Records from a dataset:

----------

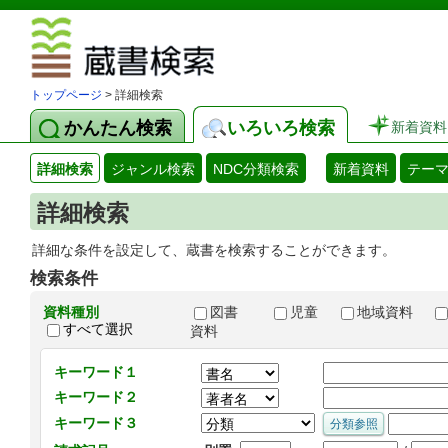
図書館 蔵
トップページ
> 詳細検索
かんたん検索
いろいろ検索
新着資料
詳細検索
ジャンル検索
NDC分類検索
新着資料
テー
詳細検索
詳細な条件を設定して、蔵書を検索することができます。
検索条件
資料種別
図書
児童
地域資料
すべて選択
資料
キーワード１
キーワード２
キーワード３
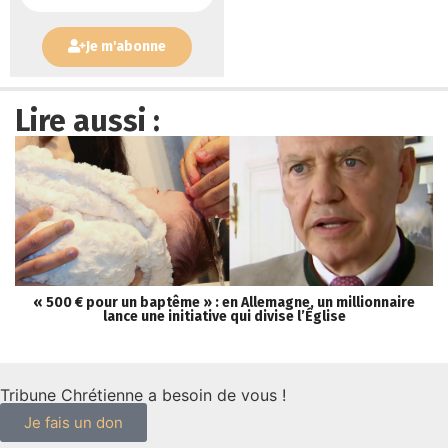
Je m'abonne
Lire aussi :
« 500 € pour un baptême » : en Allemagne, un millionnaire
lance une initiative qui divise l’Église
Tribune Chrétienne a besoin de vous !
Je fais un don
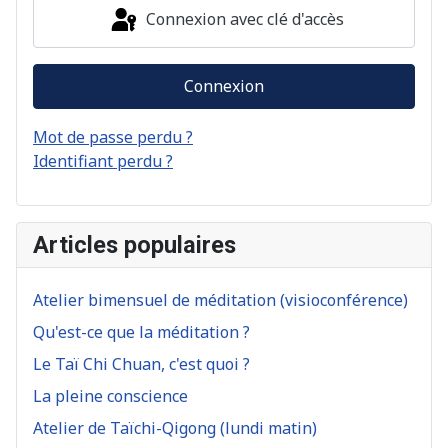
Connexion avec clé d'accès
Connexion
Mot de passe perdu ?
Identifiant perdu ?
Articles populaires
Atelier bimensuel de méditation (visioconférence)
Qu'est-ce que la méditation ?
Le Taï Chi Chuan, c'est quoi ?
La pleine conscience
Atelier de Taïchi-Qigong (lundi matin)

----------

Only the lines from the one containing "Atelier bimensuel de" through the last line above belong in your answer. Retype them exactly.

Atelier bimensuel de méditation (visioconférence)
Qu'est-ce que la méditation ?
Le Taï Chi Chuan, c'est quoi ?
La pleine conscience
Atelier de Taïchi-Qigong (lundi matin)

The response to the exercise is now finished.